= REFSMMAT =

Space flight term

REFSMMAT is a term used by guidance, navigation, and control system flight controllers during the Apollo program, which carried over into the Space Shuttle program. REFSMMAT stands for "Reference to Stable Member Matrix". It is a numerical definition of a fixed orientation in space and is usually (but not always) defined with respect to the stars. It was used by the Apollo Primary Guidance, Navigation and Control System (PGNCS) as a reference to which the gimbal-mounted platform at its core should be oriented. Every operation within the spacecraft that required knowledge of direction was carried out with respect to the orientation of the guidance platform, itself aligned according to a particular REFSMMAT.

During an Apollo flight, the REFSMMAT being used, and therefore the orientation of the guidance platform, would change as operational needs required it, but never during a guidance process—that is, one REFSMMAT might be in use from launch through Trans-Lunar Injection, another from TLI to Midpoint, but would not change during the middle of a burn or set of maneuvers.

One consideration in choosing each respective REFSMMAT was to avoid taking the spacecraft near the gimbal lock zone of its Inertial Measurement Unit during any expected spacecraft maneuvers, since the exact orientation of the "forbidden" range of spacecraft attitudes would depend on the current REFSMMAT.

Additionally, it was considered good practice to have the spacecraft displays show some meaningful attitude value that would be easy to monitor during an important engine burn. Flight controllers at mission control in Houston would calculate what attitude the spacecraft had to be at for that burn and would devise a REFSMMAT that matched it in some way. Then, when it came time for the burn, if the spacecraft was in its correct attitude, the crew would see their 8-ball display a simple attitude that would be easy to interpret, allowing errors to be easily tracked and corrected.

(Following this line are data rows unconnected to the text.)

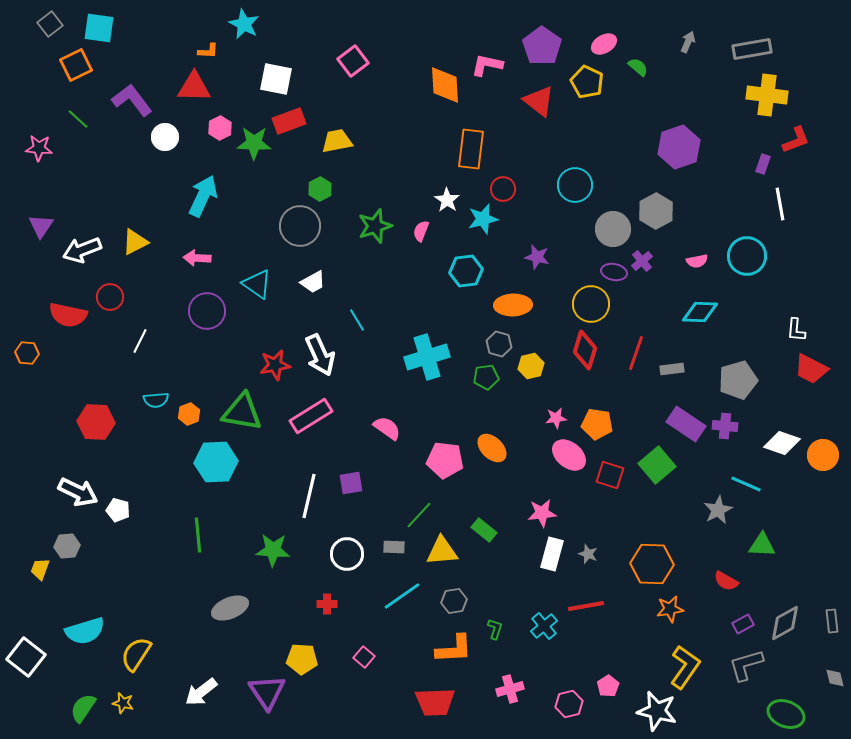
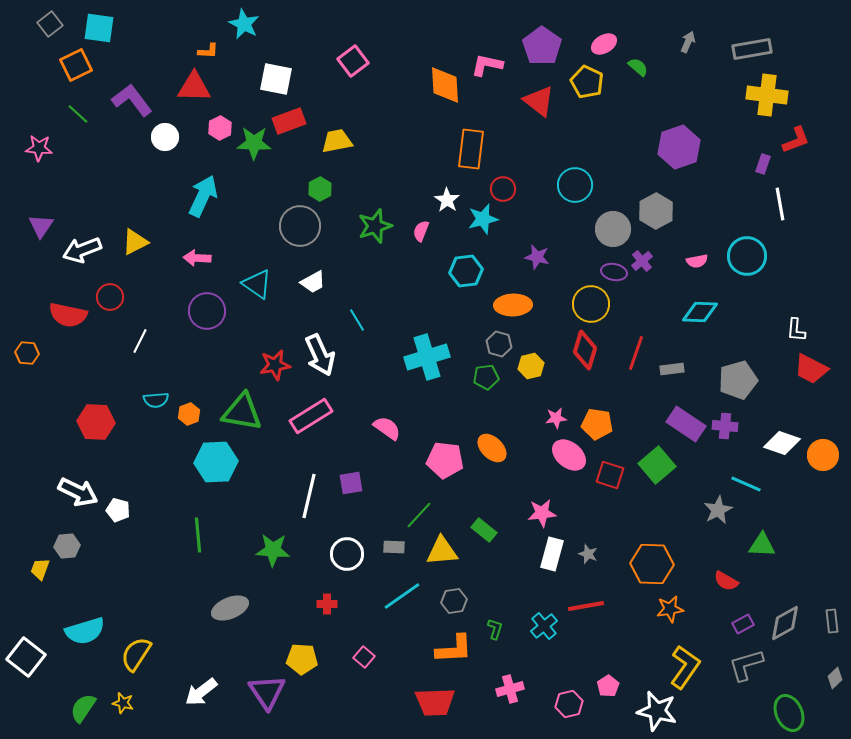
green line at (78, 119): moved 5 px up
gray diamond at (835, 678): rotated 60 degrees clockwise
green ellipse at (786, 714): moved 3 px right, 1 px up; rotated 45 degrees clockwise
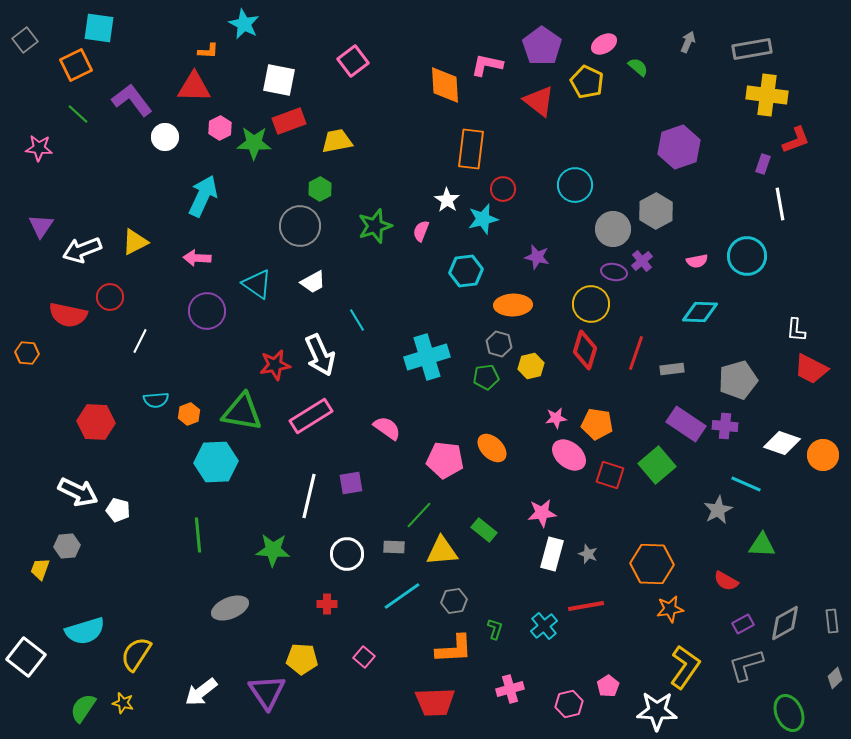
gray square at (50, 24): moved 25 px left, 16 px down
white square at (276, 79): moved 3 px right, 1 px down
white star at (657, 711): rotated 12 degrees counterclockwise
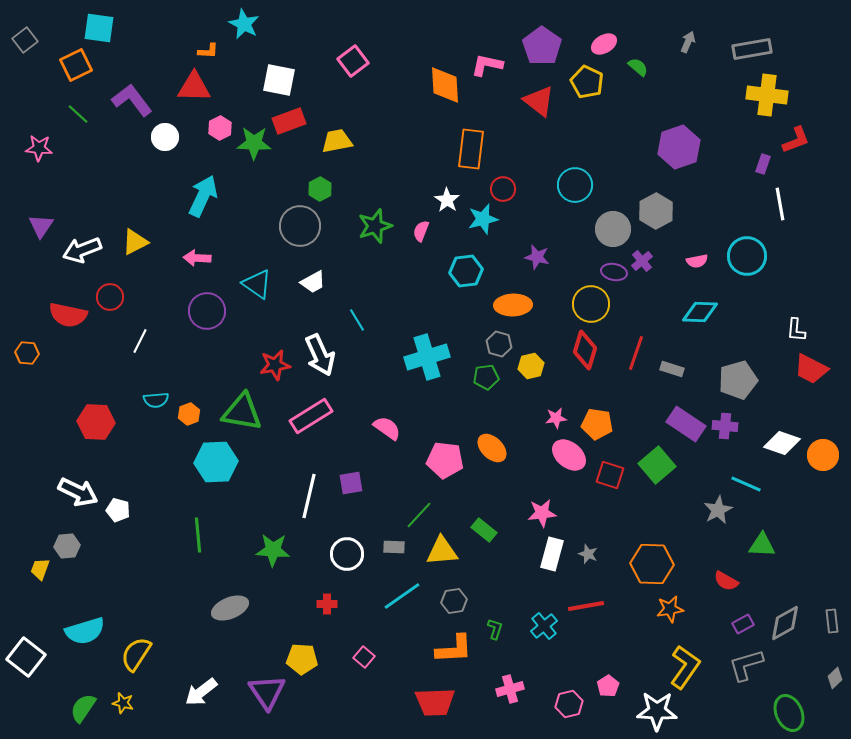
gray rectangle at (672, 369): rotated 25 degrees clockwise
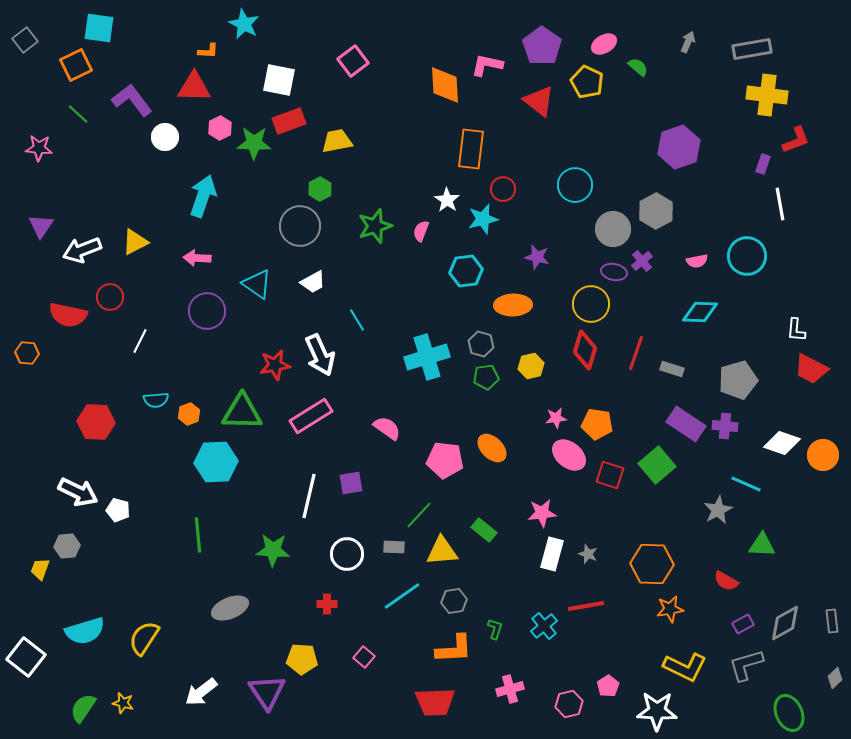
cyan arrow at (203, 196): rotated 6 degrees counterclockwise
gray hexagon at (499, 344): moved 18 px left
green triangle at (242, 412): rotated 9 degrees counterclockwise
yellow semicircle at (136, 654): moved 8 px right, 16 px up
yellow L-shape at (685, 667): rotated 81 degrees clockwise
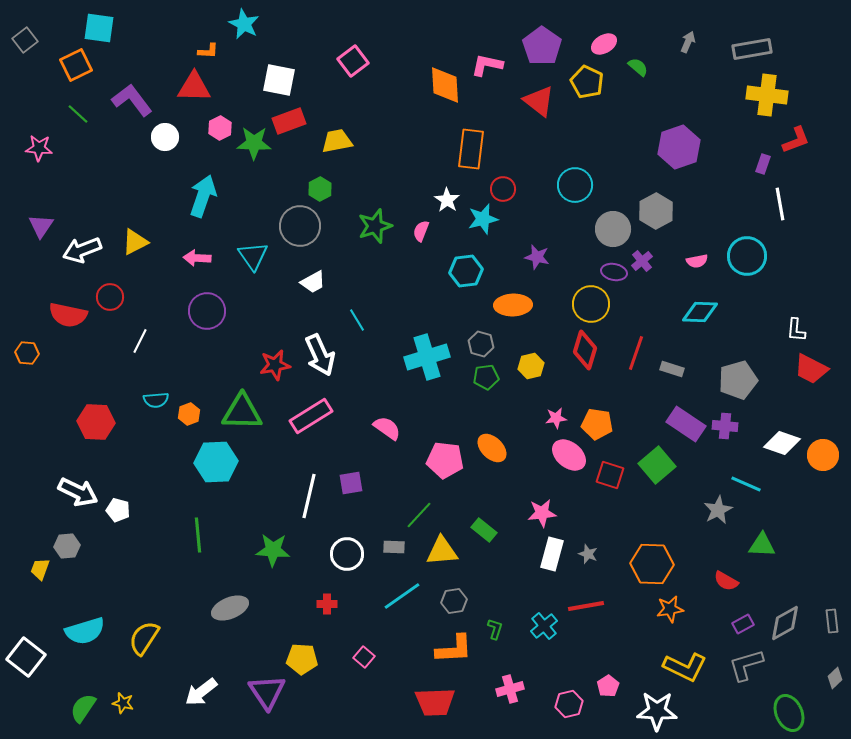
cyan triangle at (257, 284): moved 4 px left, 28 px up; rotated 20 degrees clockwise
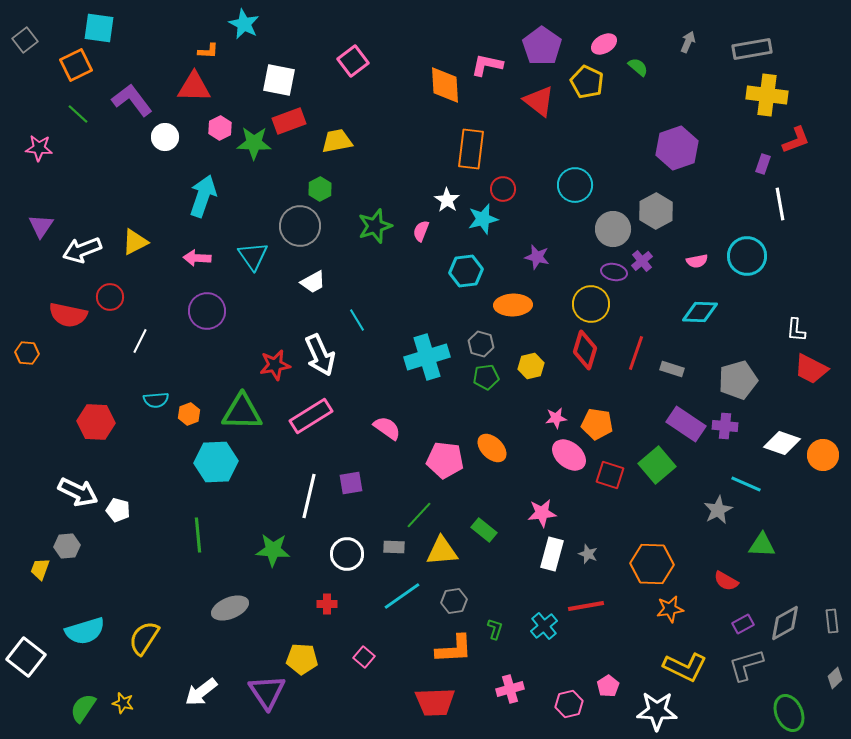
purple hexagon at (679, 147): moved 2 px left, 1 px down
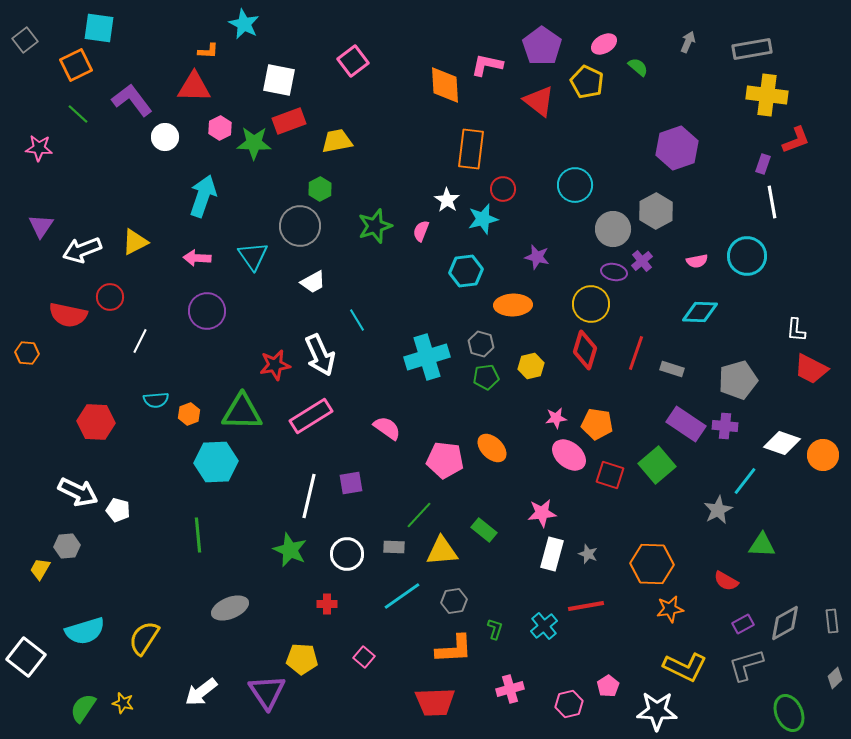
white line at (780, 204): moved 8 px left, 2 px up
cyan line at (746, 484): moved 1 px left, 3 px up; rotated 76 degrees counterclockwise
green star at (273, 550): moved 17 px right; rotated 20 degrees clockwise
yellow trapezoid at (40, 569): rotated 10 degrees clockwise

In the hallowed halls of mission control, Captain Refsmmat was a Kilroy-type character, conceived as a joke spoken to a 'Flight Dynamics Branch' rookie by Flight Controller RETRO John Llewellyn, and first drawn by flight controller FIDO Edward Louis Pavelka Jr. as the "ideal mission controller". 'Capt. Refsmmat' served during the Apollo and Skylab years as an aid to the esprit de corps within the mission control team.